- TASK OBJECTIVE
Could you please output all of the data exactly, without the images?

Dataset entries
»»

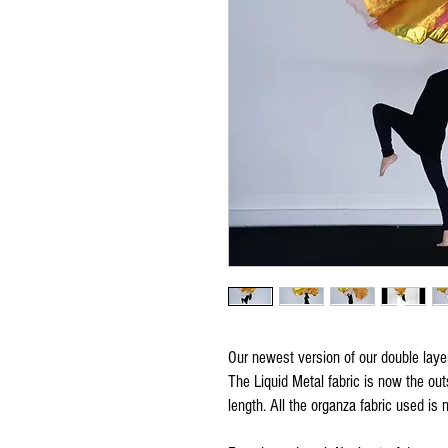
Our newest version of our double layer 
The Liquid Metal fabric is now the outs
length. All the organza fabric used is 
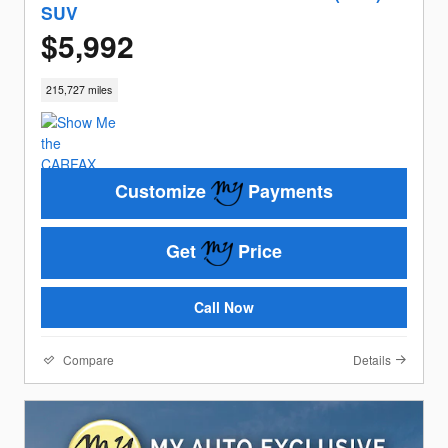
SUV
$5,992
215,727 miles
Customize
Payments
Get
Price
Call Now
Compare
Details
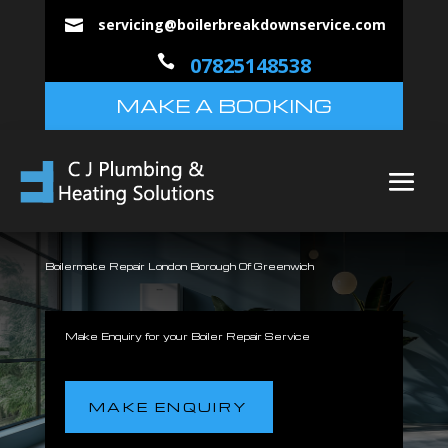
servicing@boilerbreakdownservice.com


07825148538
MAKE A BOOKING
Boilermate Repair London Borough Of Greenwich
Make Enquiry for your Boiler Repair Service
MAKE ENQUIRY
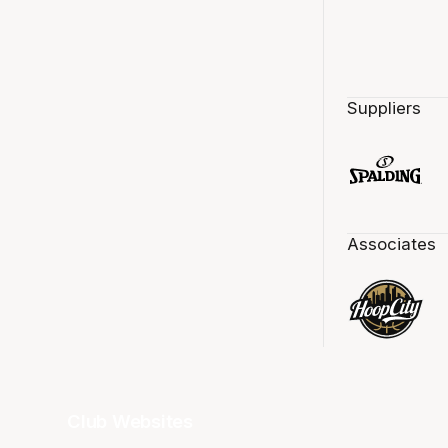
Suppliers
Associates
Club Websites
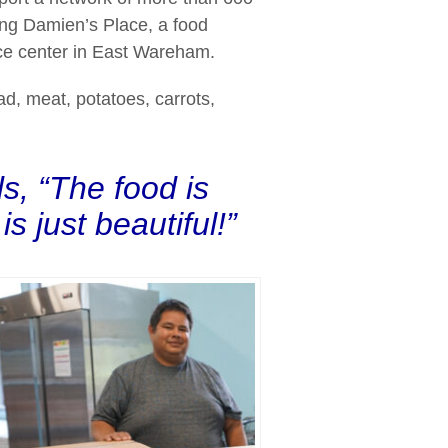
ding Damien’s Place, a food
ce center in East Wareham.
ad, meat, potatoes, carrots,
s, “The food is
s just beautiful!”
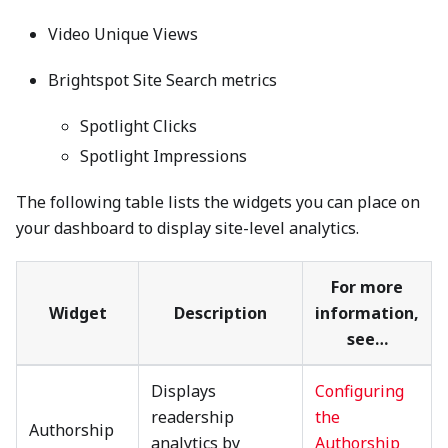
Video Unique Views
Brightspot Site Search metrics
Spotlight Clicks
Spotlight Impressions
The following table lists the widgets you can place on
your dashboard to display site-level analytics.
For more
Widget
Description
information,
see…
Displays
Configuring
readership
the
Authorship
analytics by
Authorship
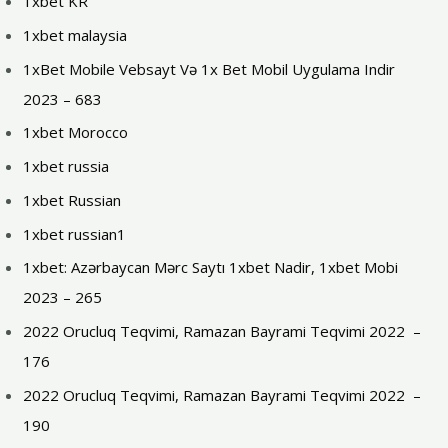
1xbet KR
1xbet malaysia
1xBet Mobile Vebsayt Və 1x Bet Mobil Uygulama Indir
2023 – 683
1xbet Morocco
1xbet russia
1xbet Russian
1xbet russian1
1xbet: Azərbaycan Mərc Saytı 1xbet Nadir, 1xbet Mobi
2023 – 265
2022 Orucluq Teqvimi, Ramazan Bayrami Teqvimi 2022 ️ –
176
2022 Orucluq Teqvimi, Ramazan Bayrami Teqvimi 2022 ️ –
190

««

- SOLUTION
Our newest version of our double layer 
The Liquid Metal fabric is now the outs
length. All the organza fabric used is 
SUV
$5,992
215,727 miles
Customize
Payments
Get
Price
Call Now
Compare
Details
servicing@boilerbreakdownservice.com


07825148538
MAKE A BOOKING
Boilermate Repair London Borough Of Greenwich
Make Enquiry for your Boiler Repair Service
MAKE ENQUIRY
Suppliers
Associates
Club Websites
ding Damien’s Place, a food
ce center in East Wareham.
ad, meat, potatoes, carrots,
s, “The food is
s just beautiful!”
Video Unique Views
Brightspot Site Search metrics
Spotlight Clicks
Spotlight Impressions
The following table lists the widgets you can place on
your dashboard to display site-level analytics.
For more
Widget
Description
information,
see…
Displays
Configuring
readership
the
Authorship
analytics by
Authorship
1xbet KR
1xbet malaysia
1xBet Mobile Vebsayt Və 1x Bet Mobil Uygulama Indir
2023 – 683
1xbet Morocco
1xbet russia
1xbet Russian
1xbet russian1
1xbet: Azərbaycan Mərc Saytı 1xbet Nadir, 1xbet Mobi
2023 – 265
2022 Orucluq Teqvimi, Ramazan Bayrami Teqvimi 2022 ️ –
176
2022 Orucluq Teqvimi, Ramazan Bayrami Teqvimi 2022 ️ –
190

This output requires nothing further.